Yikes. Despite their plummeting levels of girliness, they're growing more self-confident. Again no surprise if you've ever been in a dance club surrounded by high school or college girls one night, and then by 30 year-olds the next night. The younger girls are at or near the peak of their girliness, and they're either justifiably confident or virtuously humble about it. As they grow older, they become more contemptible, rating themselves increasingly higher than they merit. Think of Kelly Kapowski vs. Mrs. Robinson.

Men also become more pleased with themselves as they age, although that could be due to dancing more attractively, so that the rise in confidence is deserved. I didn't start using larger and more complex moves -- or really any moves at all! -- until I was 24 or 25.

The pattern is somewhat different among men. Their dance confidence levels keep rising until the mid 30s. It then stagnates before starting to sink from the age of 55 onwards. But then, surprisingly, men get a second wind. From 65 on, they start to once again see themselves as pretty smooth operators on the dance floor.

The reason that older men, but not older women, get back into feeling good about dancing is that men can re-enter the mating market while women can't at that age. Younger guys signal their youthfulness just by their looks. A 65 year-old man doesn't have that option, so he turns more to a carefree attitude toward dancing, ribald humor, and other ways of signaling that he still has a healthy energy level and is ready to go.
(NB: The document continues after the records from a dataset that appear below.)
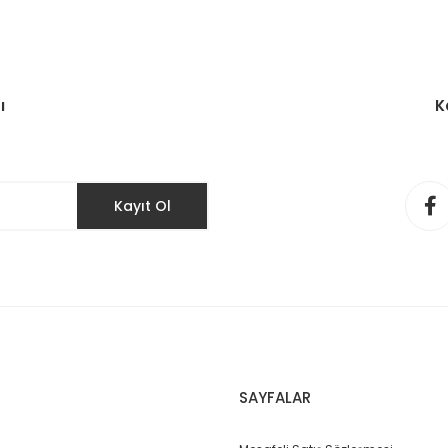
ı
K
Kayıt Ol
SAYFALAR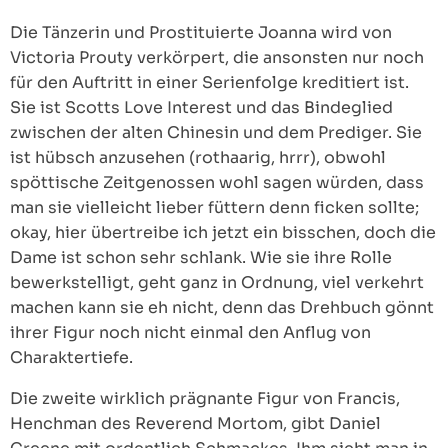
Die Tänzerin und Prostituierte Joanna wird von
Victoria Prouty verkörpert, die ansonsten nur noch
für den Auftritt in einer Serienfolge kreditiert ist.
Sie ist Scotts Love Interest und das Bindeglied
zwischen der alten Chinesin und dem Prediger. Sie
ist hübsch anzusehen (rothaarig, hrrr), obwohl
spöttische Zeitgenossen wohl sagen würden, dass
man sie vielleicht lieber füttern denn ficken sollte;
okay, hier übertreibe ich jetzt ein bisschen, doch die
Dame ist schon sehr schlank. Wie sie ihre Rolle
bewerkstelligt, geht ganz in Ordnung, viel verkehrt
machen kann sie eh nicht, denn das Drehbuch gönnt
ihrer Figur noch nicht einmal den Anflug von
Charaktertiefe.
Die zweite wirklich prägnante Figur von Francis,
Henchman des Reverend Mortom, gibt Daniel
* I've stolen this three-part typology of male mating strategies from Barry Sinervo, who discovered these patterns among the common side-blotched lizard.

1 comment:

  1. It's interesting that the guys with the highest testosterone levels were the most well-coordinated. Kinda matches the stereotypes, though - large awkward movements bring to mind images of skinny tall white kids without much muscle mass. Guys who are good at sports are usually good dancers.

    Interesting to see the information on age and confidence, too. I'm recruiting some women for a hip-hop video and, yeah, university students are often all "Can I just stand there looking pretty? Do I actually have to move?" when they hear what you want from them.